EDIT #2: My answer to your question exceeded the size of the comment box so I edited my answer.
The [a-zA-z] expression matches only alphabetical characters of either case. Note that the updated code also removed the "ungreedy" modifier, so we actually want it to be greedy now. And since we want it to be greedy, the . will "eat" too much. Go ahead, play around with the code, see what happens when you change it to .* it is a good opportunity to get more familiar with regex.
Since the . "eats" too much, we need to restrict it from matching all characters to matching the ones we want. We could have used something like
$pattern = '/([^\s,]*=\d+)/';
where the [^\s,]* would match any number of non-whitespace, non-comma characters. This would also have worked for your test cases.
But in this case, we can say confidently what the characters we want to include are, so instead of "blacklisting" characters, we'll "whitelist" them. In this case we specify that we want to match any alphabetical character of either case.

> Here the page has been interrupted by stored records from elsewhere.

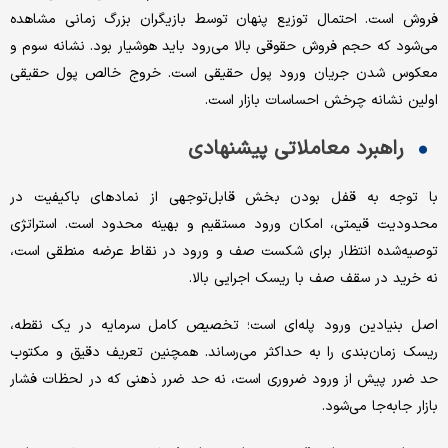
فروش است. احتمال توزیع پنهان توسط بازیگران بزرگ زمانی مشاهده
می‌شود که حجم فروش حقوقی بالا می‌رود باید هوشیار بود. نشانه سوم و
معکوس شدن جریان ورود پول حقیقی است. خروج خالص پول حقیقی
اولین نشانه چرخش احساسات بازار است.
راهبرد معاملاتی پیشنهادی
با توجه به قفل بودن بخش قابل‌توجهی از نمادهای باکیفیت در
محدودیت قیمتی، امکان ورود مستقیم و بهینه محدود است. استراتژی
توصیه‌شده انتظار برای شکست صف و ورود در نقاط عرضه منطقی است،
نه خرید در سقف صف با ریسک اجرایی بالا.
اصل بنیادین ورود پله‌ای است؛ تخصیص کامل سرمایه در یک نقطه،
ریسک زمان‌بندی را به حداکثر می‌رساند. همچنین تعریف دقیق و مکتوب
حد ضرر پیش از ورود ضروری است، نه حد ضرر ذهنی که در لحظات فشار
بازار جابه‌جا می‌شود.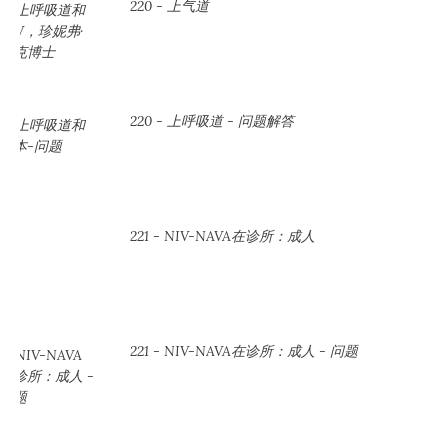
220 - 上气道
220 - 上呼吸道 - 问题解答
221 - NIV-NAVA在诊所：成人
221 - NIV-NAVA在诊所：成人 - 问题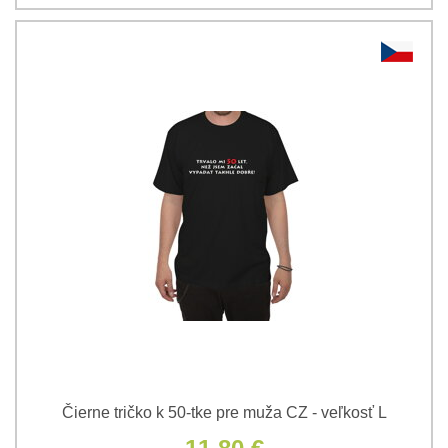
Čierne tričko k 50-tke pre muža CZ - veľkosť L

As is the case with many things, especially in programming, there are many ways to skin a cat. There are a number of alternative regex patterns that would have also worked for your test cases. Its up to you to understand the limits of each, how they will perform on edge cases, and how maintainable they are, and make a decision.
You don't have to use regex:
$string = substr($string, 4); // remove the first 4 characters, 'var '
$pairs = explode(',', $string); // split using the comma
foreach ($pairs as $pair) {
list($key, $value) = explode('=', $pair);
if (is_int($value)) {
// this is an integer
} else {
// not an integer
}
}
Try this regex
$pattern = '/([a-zA-Z]+=\d+)/';